Kebebasan mereka bertani berimbas kepada peningkatan ekonomi. Imbas ini diakibatkan pengelolaan potensi ekonomi di semua wilayah adatnya. Jika sebelum 2016 mereka bertani sembunyi-sembunyi, kini mereka mengoptimalkan lahan-lahan kosong untuk diolah.
“Nah pada 2018 kemarin, kami mencoba menghitung, menghitung dari hasil ini, hasil itu. Ternyata pasca penetapan hutan adat atau pasca implementasi Perda Kabupaten Lebak kalau dari sisi ekonomi hampir 90% naik,” kata Jaro Wahid, pemegang mandat memimpin perjuangan Masyarakat Adat Kasepuhan Karang.
Jaro Wahid melanjutkan bahwa mereka juga sudah mencoba menghitung nilai ekonomi yang mereka punya. “Dari hitungan kasar aja kemarin dari buah-buahan seperti durian, duku dan manggis itu sekitar Rp 9 Milyar untuk 2018,” katanya.
Secara akademis, AMAN menggandeng beberapa ahli dari IPB, ITB, dan Unpad untuk melakukan studi terkait nailai ekonomi komunitas adat Kasepuhan Karang.
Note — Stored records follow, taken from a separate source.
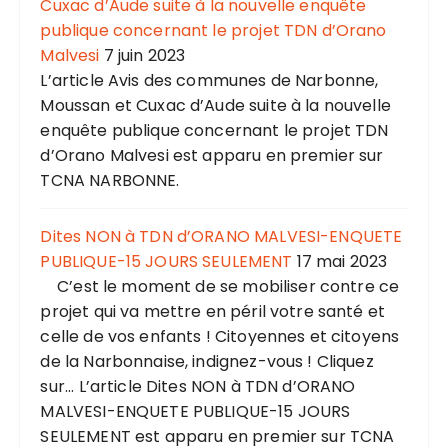
Cuxac d’Aude suite à la nouvelle enquête
publique concernant le projet TDN d’Orano
Malvesi
7 juin 2023
L’article Avis des communes de Narbonne,
Moussan et Cuxac d’Aude suite à la nouvelle
enquête publique concernant le projet TDN
d’Orano Malvesi est apparu en premier sur
TCNA NARBONNE.
Dites NON à TDN d’ORANO MALVESI-ENQUETE
PUBLIQUE-15 JOURS SEULEMENT
17 mai 2023
C’est le moment de se mobiliser contre ce
projet qui va mettre en péril votre santé et
celle de vos enfants ! Citoyennes et citoyens
de la Narbonnaise, indignez-vous ! Cliquez
sur... L’article Dites NON à TDN d’ORANO
MALVESI-ENQUETE PUBLIQUE-15 JOURS
SEULEMENT est apparu en premier sur TCNA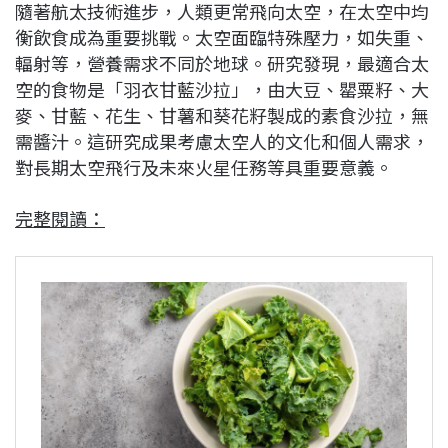
隨著航太技術進步，人類更常飛向太空，在太空中均
衡飲食成為重要挑戰。太空面臨特殊壓力，如失重、
輻射等，營養需求不同於地球。研究發現，最適合太
空的食物是「羽衣甘藍沙拉」，由大豆、罌粟籽、大
麥、甘藍、花生、甘薯和葵花籽製成的素食沙拉，無
需醬汁。這研究成果考慮太空人的文化和個人需求，
對長期太空飛行及未來火星任務等具重要意義。
完整閱讀：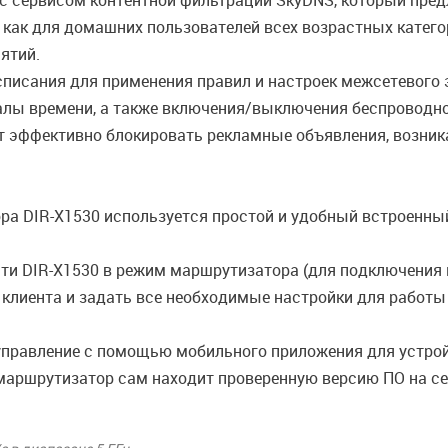
с сервисом контентной фильтрации SkyDNS, который пред
 как для домашних пользователей всех возрастных катего
ятий.
списания для применения правил и настроек межсетевого 
алы времени, а также включения/выключения беспроводной
 эффективно блокировать рекламные объявления, возник
а DIR-X1530 используется простой и удобный встроенный
сти DIR-X1530 в режим маршрутизатора (для подключения
ли клиента и задать все необходимые настройки для работ
управление с помощью мобильного приложения для устрой
маршрутизатор сам находит проверенную версию ПО на сер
Hasil dari yang disebut dengan Valuasi EKonomi itu ternyata sangat mengejutkan.
Wilayah hutan adat yang dihuni Masyarakat Adat Kasepuhan Karang menyimpan nilai ekonomi Rp 36,21 Milyar/tahun. Sebagai perbandingan dengan perekomian daerah: Rp 16,32 juta/kapita/tahun dari SDA, sedangkan PDRB Lebak hanya Rp 13,77 juta/kapita/tahun.
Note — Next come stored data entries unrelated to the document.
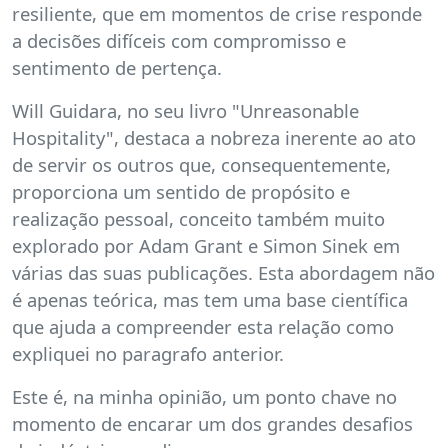
resiliente, que em momentos de crise responde
a decisões difíceis com compromisso e
sentimento de pertença.
Will Guidara, no seu livro "Unreasonable
Hospitality", destaca a nobreza inerente ao ato
de servir os outros que, consequentemente,
proporciona um sentido de propósito e
realização pessoal, conceito também muito
explorado por Adam Grant e Simon Sinek em
várias das suas publicações. Esta abordagem não
é apenas teórica, mas tem uma base científica
que ajuda a compreender esta relação como
expliquei no paragrafo anterior.
Este é, na minha opinião, um ponto chave no
momento de encarar um dos grandes desafios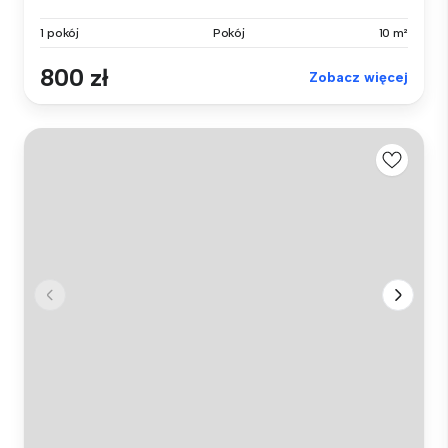
1 pokój
Pokój
10 m²
800 zł
Zobacz więcej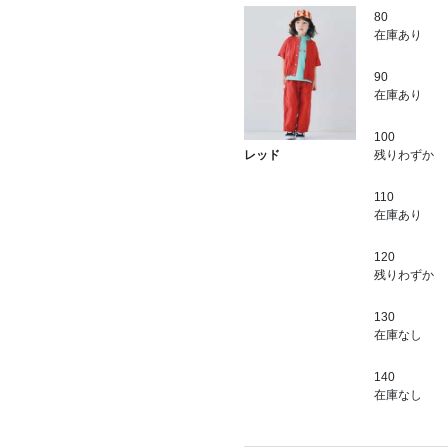
80
在庫あり
90
在庫あり
100
残りわずか
レッド
110
在庫あり
120
残りわずか
130
在庫なし
140
在庫なし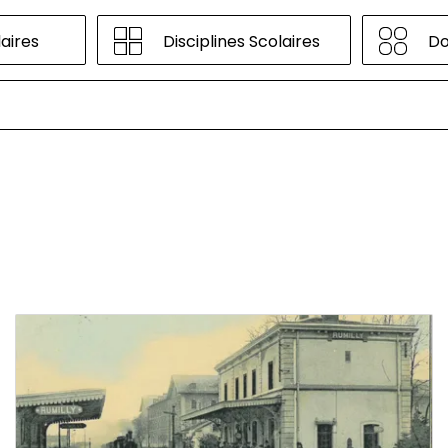
Disciplines Scolaires
Do
aires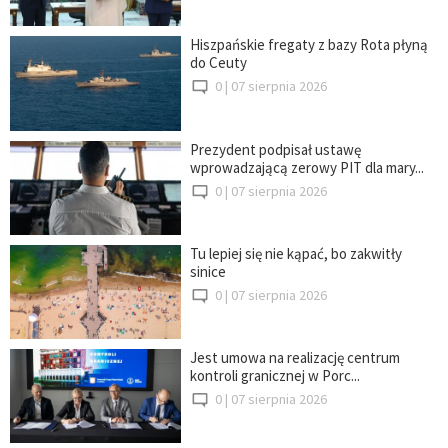
Hiszpańskie fregaty z bazy Rota płyną
do Ceuty
0 |
07 sierpnia 2026
Prezydent podpisał ustawę
wprowadzającą zerowy PIT dla mary...
0 |
07 sierpnia 2026
Tu lepiej się nie kąpać, bo zakwitły
sinice
0 |
07 sierpnia 2026
Jest umowa na realizację centrum
kontroli granicznej w Porc...
0 |
07 sierpnia 2026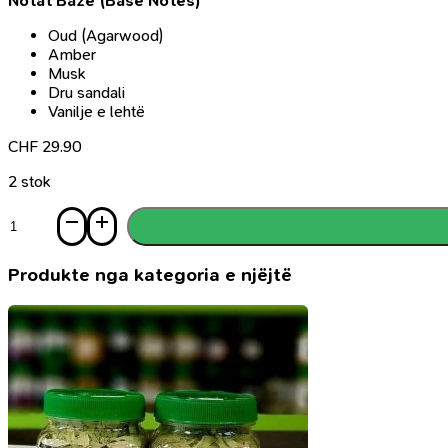
Notat Bazë (Base Notes)
Oud (Agarwood)
Amber
Musk
Dru sandali
Vanilje e lehtë
CHF
29.90
2 stok
Sasi
Parfum
Aqeeq,
100ml
Produkte nga kategoria e njëjtë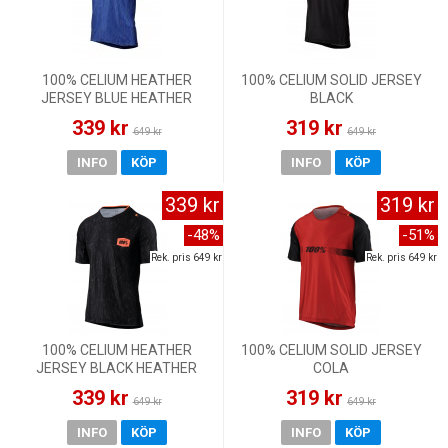
100% CELIUM HEATHER
100% CELIUM SOLID JERSEY
JERSEY BLUE HEATHER
BLACK
339 kr
319 kr
649 kr
649 kr
INFO
KÖP
INFO
KÖP
339 kr
319 kr
-48%
-51%
Rek. pris 649 kr
Rek. pris 649 kr
100% CELIUM HEATHER
100% CELIUM SOLID JERSEY
JERSEY BLACK HEATHER
COLA
339 kr
319 kr
649 kr
649 kr
INFO
KÖP
INFO
KÖP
Peningkatan ekonomi tidak hanya tercermin dalam angka. Jumlah pengangguran yang semula tinggi, berkat penetapan hutan adat kini jumlahnya menurun. Sebab para pemuda yang biasanya merantau ke luar kampung, misalnya ke Jakarta kini mereka punya akses untuk usaha di kampung.